If you are familiar with fashion, the recent New York Fashion Week teaches meeting planners about creating experiences, experimenting, and getting the next generation involved.
But no matter how fashion forward you are, you may be surprised to learn that event is a major economic boost for the region. The international collections are currently in full throttle. This week, the haute couture season hit NYFW, show casing the world’s most expensive and exclusive garments, all hand-stitched, beaded and embroidered by the world’s most accomplished craftspeople.
More importantly however extreme the designs seen on the catwalk may appear, they do actually inform clothing right across the board.
What’s in for designers?
That’s more straightforward. In first place, the shows are attended by buyers from around the world who purchase the clothes to sell in their stores six months from now. For lesser known designers in particular, the shows are direct source of income. It should be noted ,however, that buyer also visit designer’s showrooms following the initial impact of the show and, depending on the brand in question, are likely to see the more obviously commercial pieces behind the scenes.
The shows are packed with journalist interested in the more show-stopping pieces. These duly appear in print, on television and on the internet even before the last model made it backstage. The shows still workout to be cheaper then the advertising campaigns shot with big-models and superstar photographers and have a much more immediate and the main stream audience.
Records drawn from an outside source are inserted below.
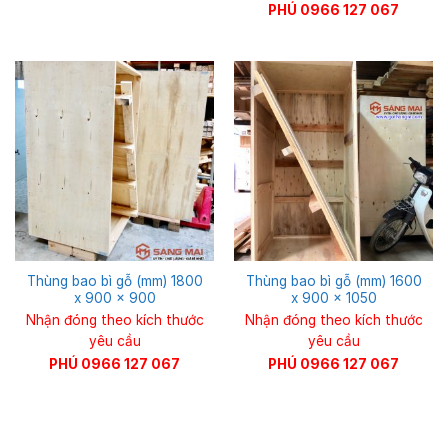
PHÚ 0966 127 067
Thùng bao bì gỗ (mm) 1800
Thùng bao bì gỗ (mm) 1600
x 900 x 900
x 900 x 1050
Nhận đóng theo kích thước
Nhận đóng theo kích thước
yêu cầu
yêu cầu
PHÚ 0966 127 067
PHÚ 0966 127 067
Can you buy the clothes you see on the catwalk?
Sometimes you can. There are certain designers who feel very strongly that what you see on the catwalk should be just what you get in a store six months down the line. There are others who use the shows as inspiration, a high-impact, quick fix to let the press and buyers into the mood of their forthcoming collection, safe in the knowledge that a great pair of black trousers, say ,season’s “must-have “accessories are the best seen in the showroom, after the main event.
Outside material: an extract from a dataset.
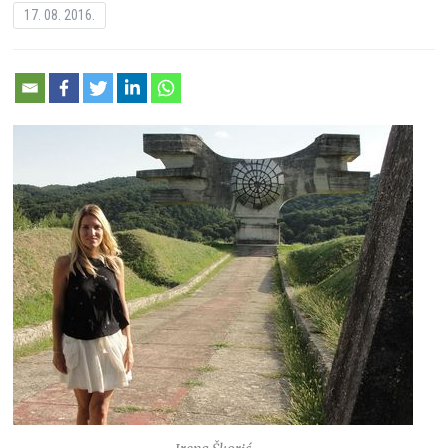
17. 08. 2016.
Most designers do include at least some show pieces in their collections- gowns made entirely out of fresh flowers are so huge the model wearing them needs to be escorted as she walks .Even these piece have their use beyond the catwalk. They may appear in the windows of a designer or department stores.
How important are models?
Very. It doesn’t matter how impressive a garment may be, if the woman wearing it is less than lovely or supremely elegant it will die a death. Its been a while since era of supermodel and it is these days considered more chic to spot fashionably obscure new faces-the models who everyone will be clamouring for six months from now –and employ these young women to showcase the clothes.
What about the high street?
The high street likes to claim that it takes inspiration from the catwalk but many of the items that fill the rails are, in fact, almost exact copies sold for a fraction of the price of the original and available even before it. Designers – particularly those heading up big brands – don’t seem to mind this too much, the general view being that imitation is the sincerest form of flattery. For those who bow down at the altar of designer fashion, the industry is a valid reflection of society as a whole and for that reason, as important a part of culture. More basically, we all need clothes and there are now very few clothes that are purely functional. Most of the things we wear these days may loosely be branded fashion. The sight of someone dressed in clothing from a different era entirely would seem remarkable, after all.